Die Bedeutung der Bewegung für die Sinnesentwicklung und das Lernen
Bewegung ist essenziell für die Sinnesentwicklung und spielt eine Schlüsselrolle beim Lernen. Durch Bewegung werden verschiedene Sinne gleichzeitig angesprochen: der Gleichgewichtssinn, der Tastsinn und die Tiefensensibilität. Diese sensorische Integration führt dazu, dass Lerninhalte nicht nur kognitiv erfasst, sondern auch emotional und körperlich verankert werden.
Das bewegte Lernen sorgt dafür, dass Wissen nicht nur „verstanden“, sondern verinnerlicht wird. Ein Kind, das mathematische Konzepte durch rhythmische Schritte oder geometrische Formen durch Körperbewegungen erlebt, speichert diese Informationen viel nachhaltiger ab. Die Aktivierung des gesamten Körpers beim Lernen trägt dazu bei, dass sich Lerninhalte tief im Gedächtnis verankern.

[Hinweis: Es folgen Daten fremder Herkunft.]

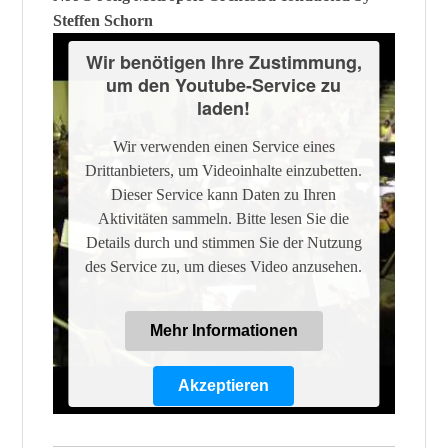
Steffen Schorn
Wir benötigen Ihre Zustimmung,
um den Youtube-Service zu
laden!
Wir verwenden einen Service eines
Drittanbieters, um Videoinhalte einzubetten.
Dieser Service kann Daten zu Ihren
Aktivitäten sammeln. Bitte lesen Sie die
Details durch und stimmen Sie der Nutzung
des Service zu, um dieses Video anzusehen.
Mehr Informationen
Akzeptieren
Powered by
Usercentrics Consent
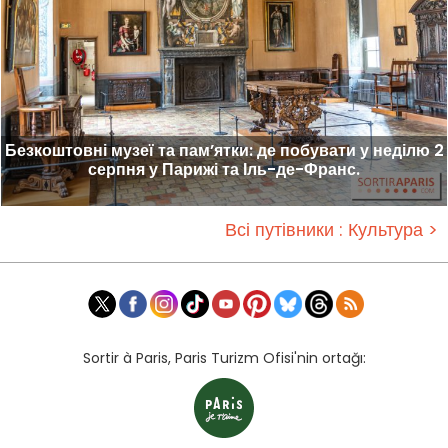
Безкоштовні музеї та пам’ятки: де побувати у неділю 2
серпня у Парижі та Іль-де-Франс.
Всі путівники : Культура >
Sortir à Paris, Paris Turizm Ofisi'nin ortağı:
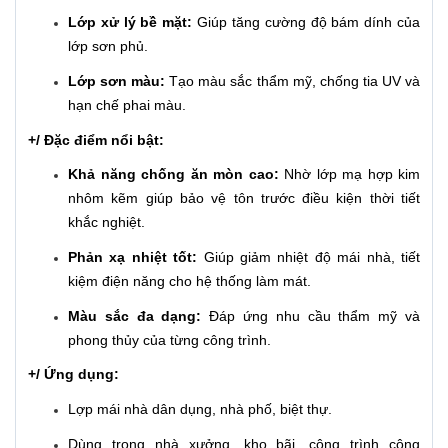
Lớp xử lý bề mặt:
Giúp tăng cường độ bám dính của
lớp sơn phủ.
Lớp sơn màu:
Tạo màu sắc thẩm mỹ, chống tia UV và
hạn chế phai màu.
+/ Đặc điểm nổi bật:
Khả năng chống ăn mòn cao:
Nhờ lớp mạ hợp kim
nhôm kẽm giúp bảo vệ tôn trước điều kiện thời tiết
khắc nghiệt.
Phản xạ nhiệt tốt:
Giúp giảm nhiệt độ mái nhà, tiết
kiệm điện năng cho hệ thống làm mát.
Màu sắc đa dạng:
Đáp ứng nhu cầu thẩm mỹ và
phong thủy của từng công trình.
+/ Ứng dụng:
Lợp mái nhà dân dụng, nhà phố, biệt thự.
Dùng trong nhà xưởng, kho bãi, công trình công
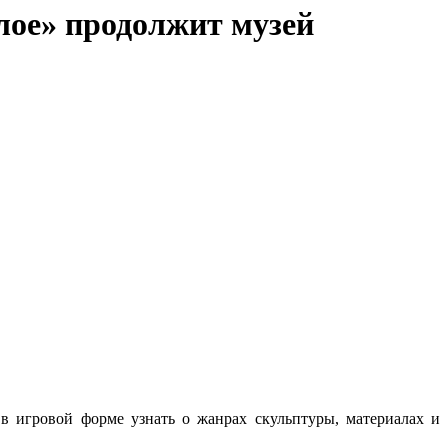
шлое» продолжит музей
в игровой форме узнать о жанрах скульптуры, материалах и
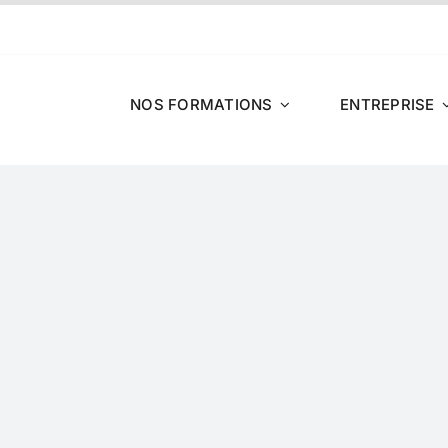


NOS FORMATIONS
ENTREPRISE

Unsere individuelle Weiterentwicklung des bewegten Klassenzimmers
In unserer Waldorfschule haben wir das Modell des bewegten Klassenzimmers weiterentwickelt, indem wir nicht nur das Mobiliar und die Raumgestaltung an die Bedürfnisse der Kinder angepasst haben, sondern auch den Lernraum in die Natur erweitern. Unser natürliches Umfeld – insbesondere der Wald – ist ein fester Bestandteil der Lernerfahrungen geworden.
Der Wald dient uns dabei nicht nur als Erweiterung des Klassenzimmers, sondern oft als eigenständiges „grünes Klassenzimmer“. Hier finden Unterrichtseinheiten statt, die Bewegung mit Naturerfahrungen verbinden. Beispielsweise werden Mathematikaufgaben durch das Sammeln und Ordnen von Naturmaterialien veranschaulicht, Geschichten und Gedichte durch Bewegungsspiele im Wald erlebt oder biologische Themen direkt vor Ort erforscht.
Diese Kombination aus bewegtem Lernen und direkter Naturerfahrung stärkt nicht nur die kognitive Entwicklung, sondern auch das Umweltbewusstsein und die Verbindung zur natürlichen Umgebung. Das Zusammenspiel von individuell gestaltetem Mobiliar, flexibler Raumgestaltung und dem Einbeziehen der Natur schafft eine Lernumgebung, die ganzheitliches, nachhaltiges Lernen ermöglicht.